I’m also committed to my own continuing self-development and the betterment of those around me, wherever I’m at. I’ve taken over 40 self-help classes, received a 30-hour OSHA certification, written three books of unpublished poetry and prose that I plan to publish as an e-book (I’m also working on a collection of essays on the effects of mass incarceration).
And I have just written a proposal to start an African American history program in my current warehouse, USP Big Sandy in Inez, KY. The majority of young Black men I meet in prison think Black people have always been playing basketball and making hip-hop videos.

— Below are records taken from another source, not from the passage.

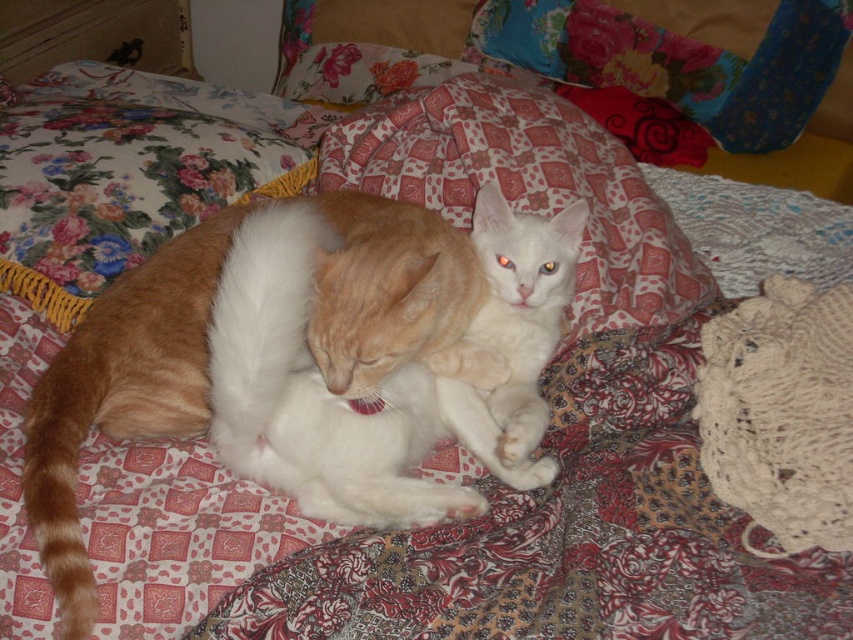 Who is shorter, floral fabric pillow at upper center or white matte cat at center?

With less height is white matte cat at center.

Which is more to the right, floral fabric pillow at upper center or white matte cat at center?

floral fabric pillow at upper center

At what (x,y) coordinates should I click in order to perform the action: click on floral fabric pillow at upper center. Please return your answer as a coordinate pair (x, y). Image resolution: width=853 pixels, height=640 pixels. Looking at the image, I should click on (679, 61).

Does orange fur cat at center appear on the left side of white matte cat at center?

Correct, you'll find orange fur cat at center to the left of white matte cat at center.

Between orange fur cat at center and white matte cat at center, which one has less height?

white matte cat at center is shorter.

Who is more forward, (62, 364) or (509, 257)?

Point (62, 364) is in front.

Locate an element on the screen. The image size is (853, 640). orange fur cat at center is located at coordinates tap(120, 392).

This screenshot has height=640, width=853. I want to click on orange fur cat at center, so click(x=120, y=392).

Looking at this image, can you confirm if orange fur cat at center is smaller than floral fabric pillow at upper center?

Yes.

Describe the element at coordinates (120, 392) in the screenshot. The width and height of the screenshot is (853, 640). I see `orange fur cat at center` at that location.

Where is `orange fur cat at center`? The width and height of the screenshot is (853, 640). orange fur cat at center is located at coordinates (120, 392).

They believe drug dealing is an innate part of our culture and that our neighborhoods have always been renowned for Black-on-Black violence and gang banging. But we didn’t always refer to our women as bitches, hoes and sluts. We didn’t always believe that all white women who support our struggle are purely infatuated with the black men’s sexuality. I teach them how to respect themselves, research why our living conditions are the way that they are, and explore people other than drug dealers who were and are genuinely trying to make our communities a better place to live.
*Prisoners are creative and resourceful. Tattoo artists in prison usually mount a small, palm-sized motor—for example, from a beard trimmer—and attach it to a toothbrush. Guitar strings make excellent, homemade needles. Ink can be made from the soot produced by burning chess or checker pieces, mixed with a little shampoo.